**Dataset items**
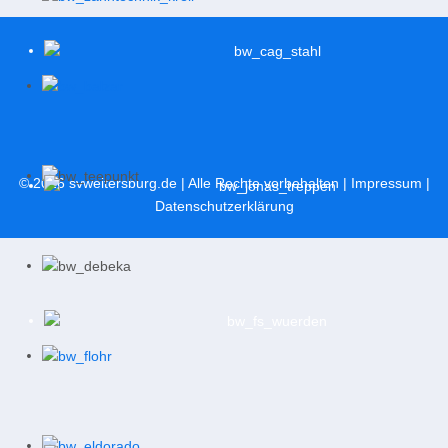
© 2026
svweitersburg.de
| Alle Rechte vorbehalten |
Impressum
|
Datenschutzerklärung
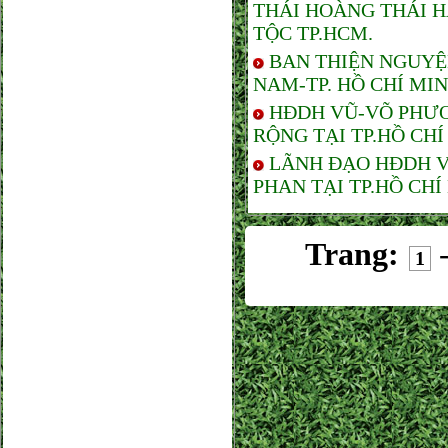
THÁI HOÀNG THÁI 
TỘC TP.HCM.
BAN THIỆN NGUYỆ
NAM-TP. HỒ CHÍ MI
HĐDH VŨ-VÕ PHƯƠ
RỘNG TẠI TP.HỒ CHÍ
LÃNH ĐẠO HĐDH V
PHAN TẠI TP.HỒ CHÍ
Trang:
1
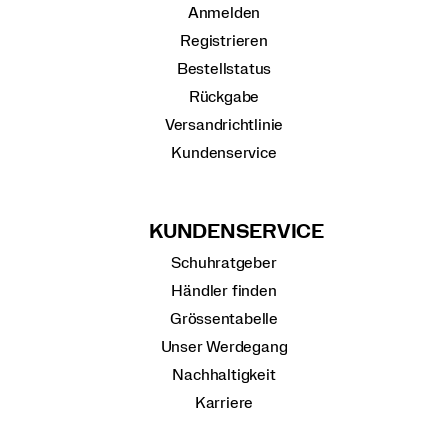
Anmelden
Registrieren
Bestellstatus
Rückgabe
Versandrichtlinie
Kundenservice
KUNDENSERVICE
Schuhratgeber
Händler finden
Grössentabelle
Unser Werdegang
Nachhaltigkeit
Karriere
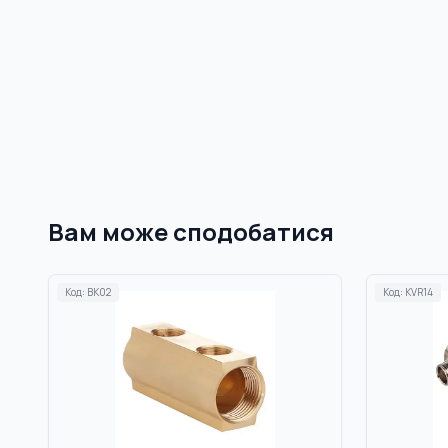
Вам може сподобатися
Код:
BK02
Код:
KVR14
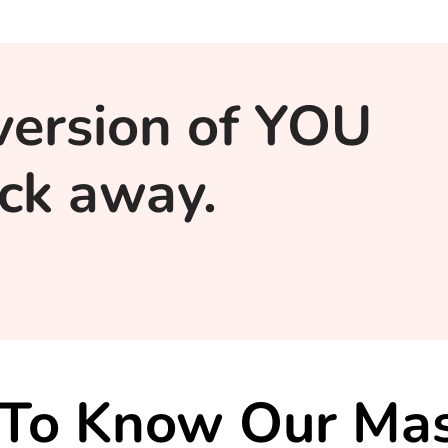
version of YOU
lick away.
 To Know Our Mas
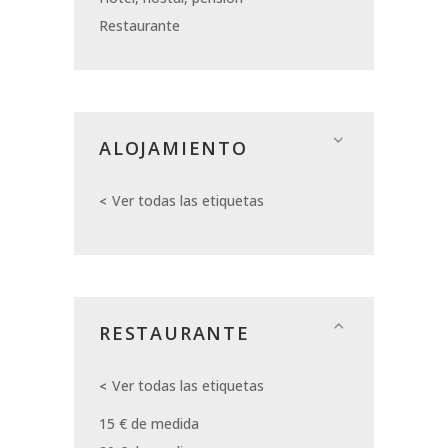
Restaurante
ALOJAMIENTO
Ver todas las etiquetas
RESTAURANTE
Ver todas las etiquetas
15 € de medida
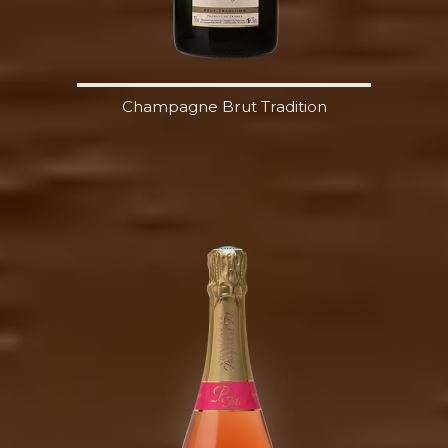
Champagne Brut Tradition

**TASK PROMPT**
Transcribe every entry word for word, but skip the pictures.

**EXERCISE OUTPUT**
© 2026
svweitersburg.de
| Alle Rechte vorbehalten |
Impressum
|
Datenschutzerklärung
THÁI HOÀNG THÁI 
TỘC TP.HCM.
BAN THIỆN NGUYỆ
NAM-TP. HỒ CHÍ MI
HĐDH VŨ-VÕ PHƯƠ
RỘNG TẠI TP.HỒ CHÍ
LÃNH ĐẠO HĐDH V
PHAN TẠI TP.HỒ CHÍ
Trang:
1
Anmelden
Registrieren
Bestellstatus
Rückgabe
Versandrichtlinie
Kundenservice
KUNDENSERVICE
Schuhratgeber
Händler finden
Grössentabelle
Unser Werdegang
Nachhaltigkeit
Karriere
Вам може сподобатися
Код:
BK02
Код:
KVR14
version of YOU
lick away.
 To Know Our Mas
Restaurante
ALOJAMIENTO
Ver todas las etiquetas
RESTAURANTE
Ver todas las etiquetas
15 € de medida
Champagne Brut Tradition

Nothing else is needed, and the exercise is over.